CAMBRIDGE, Mass. — A Universidade Harvard entrou com um processo contra o governo do presidente Donald Trump nesta sexta-feira, após a decisão de revogar a autorização da instituição para receber estudantes internacionais.
A ação foi movida em uma corte federal, e a universidade busca uma ordem judicial (restraining order) para impedir que a secretária de Segurança Interna, Kristi Noem, retire o direito da instituição de matricular estudantes estrangeiros.
“Com uma canetada, o governo busca apagar um quarto dos estudantes de Harvard — estudantes internacionais que contribuem significativamente para a universidade e sua missão”, afirmou a universidade em nota oficial.
Harvard argumenta que a decisão do governo é ilegal, por violar a Primeira Emenda da Constituição dos EUA, e alerta para “um efeito imediato e devastador para Harvard e para mais de 7.000 portadores de vistos”.
A medida não afeta apenas novos alunos, mas também os estudantes internacionais já matriculados. A secretária Kristi Noem ordenou que esses alunos se transfiram para outras universidades. Caso contrário, podem perder o visto de estudante, sendo obrigados a deixar o país.
O conflito entre o governo Trump e Harvard começou em 16 de abril, quando a universidade teve seus fundos federais cortados sob a acusação de permitir a presença de “alunos anti-americanos e agitadores pró-terrorismo” no campus.
Em resposta, Harvard realizou uma investigação interna e reconheceu que houve excessos nos protestos de 2024, durante o governo anterior, mas afirmou que esses episódios incluíram ataques tanto a estudantes judeus quanto a alunos que defendem os palestinos.
Agora, o governo também acusa Harvard de abrigar e treinar membros do Partido Comunista Chinês e grupos paramilitares — uma acusação que surgiu inicialmente entre deputados republicanos.
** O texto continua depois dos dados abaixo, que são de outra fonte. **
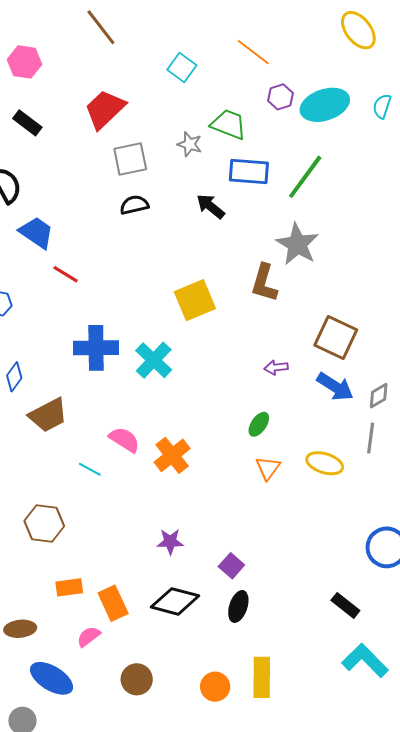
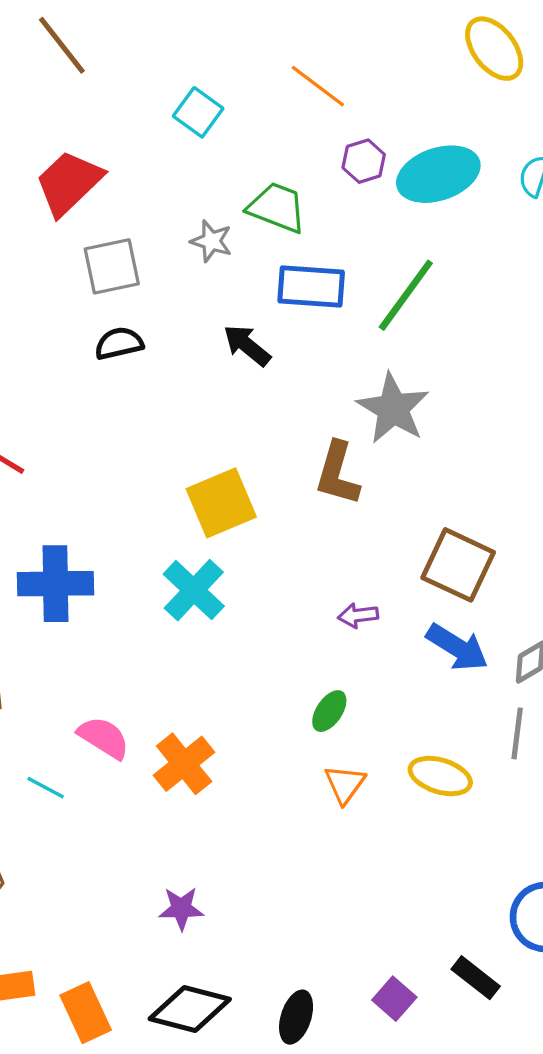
cyan cross: (154, 360) -> (194, 590), moved
purple square: (231, 566) -> (394, 999), moved
black rectangle: (345, 605) -> (476, 978), moved

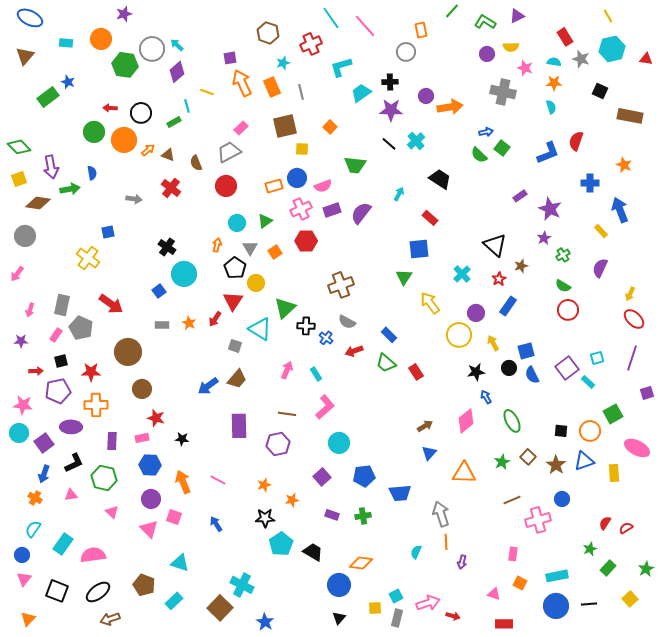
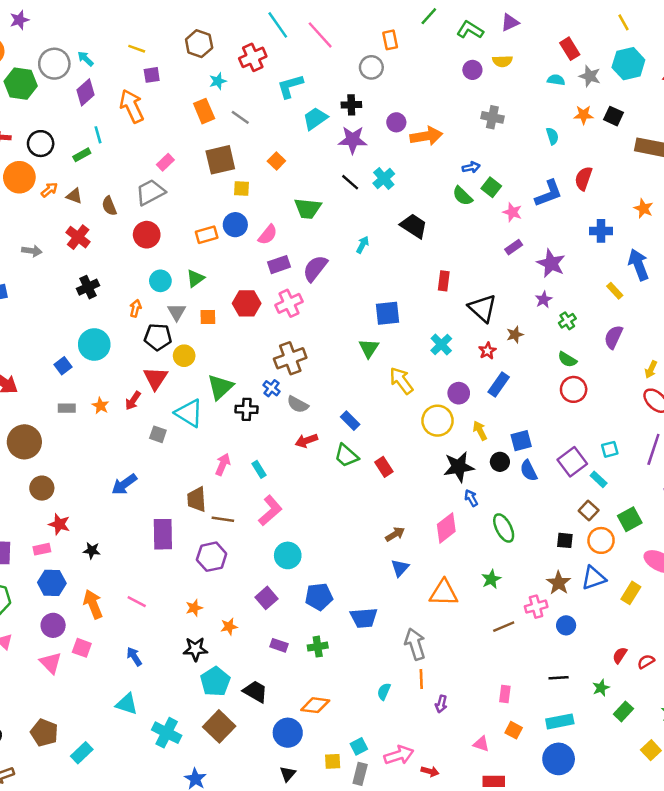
pink star: (525, 68) -> (512, 212), moved
orange arrow: (242, 83) -> (132, 106), moved
orange star: (554, 83) -> (584, 115), moved
yellow line: (207, 92) -> (137, 49), moved
gray line: (301, 92) -> (240, 117), turned -42
gray cross: (503, 92) -> (492, 117), size x0.7
pink semicircle: (323, 186) -> (268, 235), turned -30
pink cross: (301, 209) -> (289, 303), moved
red rectangle: (430, 218) -> (444, 281), moved, turned 56
black cross: (167, 247) -> (88, 287), moved, turned 30
orange square: (275, 252) -> (208, 317), turned 32
black pentagon: (235, 268) -> (158, 337), turned -30
blue cross: (326, 338) -> (271, 388), moved
black star: (476, 372) -> (459, 467), size x1.4
brown trapezoid: (237, 379) -> (197, 499), moved, turned 135
brown square: (528, 457) -> (589, 511), moved
yellow rectangle: (614, 473) -> (631, 593), turned 36
pink cross: (538, 520) -> (536, 607), moved, size x0.7
cyan triangle: (180, 563) -> (127, 704), moved
black line: (589, 604) -> (559, 678), moved
brown square: (220, 608) -> (219, 726), moved

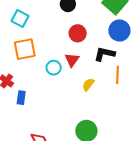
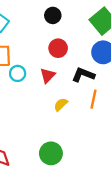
cyan circle: (54, 68) -> (18, 73), moved

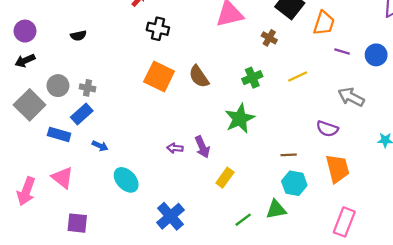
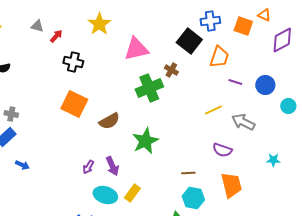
brown semicircle: (199, 76) -> (109, 121), moved, turned -85
yellow line: (298, 76) -> (213, 110), moved
green cross: (252, 78) -> (149, 88), moved, size x1.5
purple arrow: (175, 148) -> (88, 167), turned -64
cyan ellipse: (126, 180) -> (105, 195), moved, turned -30

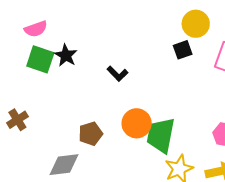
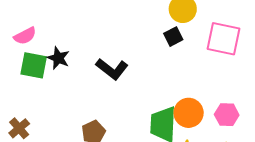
black L-shape: (117, 74) -> (112, 69), size x1.5
orange circle: (137, 123) -> (189, 113), moved

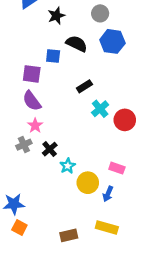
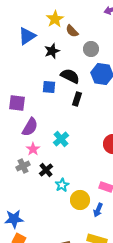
purple square: (32, 74) -> (17, 103), moved
black rectangle: (84, 86) -> (77, 99), moved, turned -40
purple semicircle: (32, 101) -> (30, 127), turned -114
cyan cross: (100, 109) -> (61, 139), moved

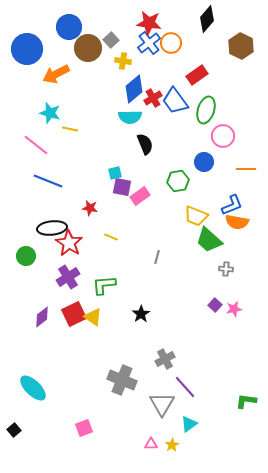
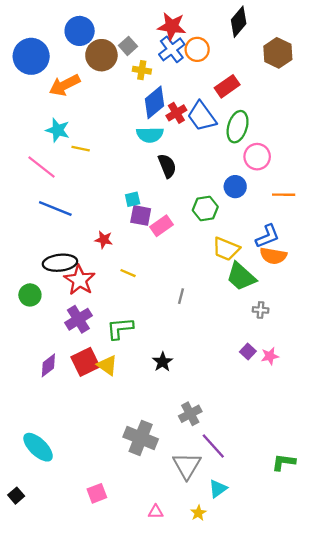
pink triangle: (151, 444) -> (156, 512), moved

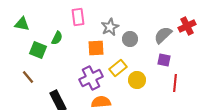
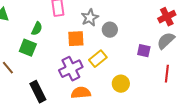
gray semicircle: (163, 35) -> (166, 41), moved
green square: (38, 50) -> (28, 48), moved
yellow circle: (137, 80) -> (121, 84), moved
red line: (175, 83) -> (167, 74), moved

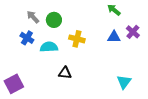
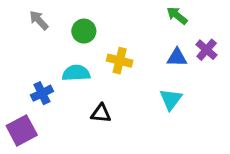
gray arrow: (33, 17) -> (39, 20), moved
blue cross: (27, 38) -> (42, 93), moved, turned 32
cyan triangle: (124, 82) -> (171, 99), moved

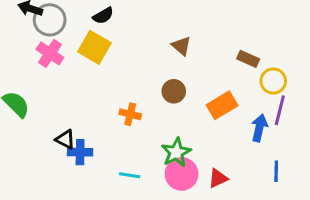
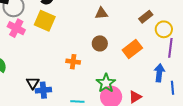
brown triangle: (181, 46) -> (101, 13), turned -40
brown rectangle: (248, 59) -> (146, 17), turned -56
blue arrow: (259, 128) -> (159, 73), moved
black triangle: (65, 139) -> (33, 83), turned 40

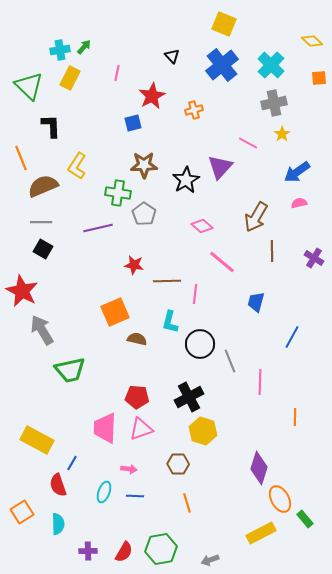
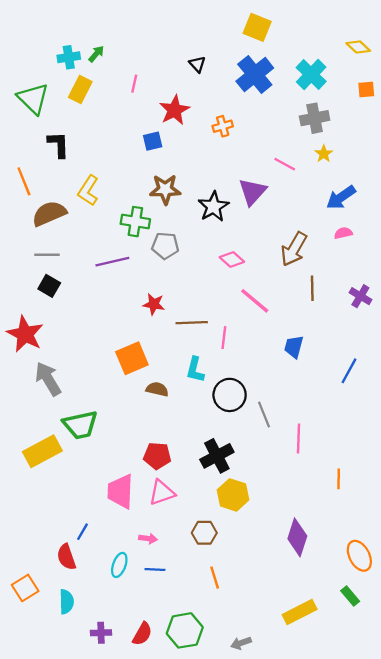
gray pentagon: (144, 214) -> (165, 246), turned -30
blue line: (292, 337) -> (349, 371), moved
yellow rectangle: (37, 440) -> (42, 451), moved, turned -56
orange ellipse: (280, 499) -> (359, 556), moved

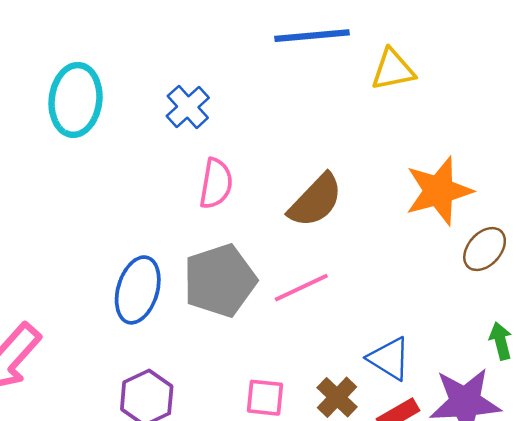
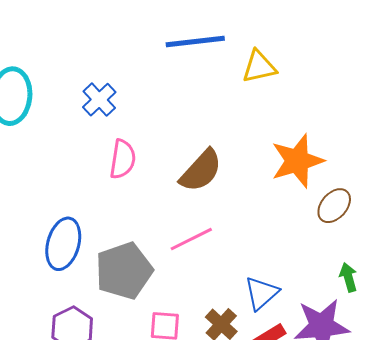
gray pentagon: (220, 280) -> (124, 271), moved
blue triangle: (389, 358) -> (261, 293), turned 48

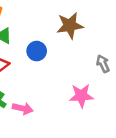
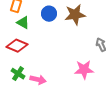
blue circle: (37, 51) -> (49, 14), moved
A universidade afirmou que responderá a essas alegações em outro momento.
Segundo a secretária Noem, Harvard poderá restabelecer seu direito de receber estudantes internacionais se, em até 72 horas, entregar ao governo os nomes de todos os estudantes estrangeiros que participaram de protestos, além de provas como áudios e vídeos.
O ano letivo em Harvard já chegou ao fim, e a cerimônia de formatura acontece na próxima semana. No entanto, milhares de estudantes de mais de 100 países ainda não sabem se poderão retornar à universidade quando as aulas recomeçarem em agosto.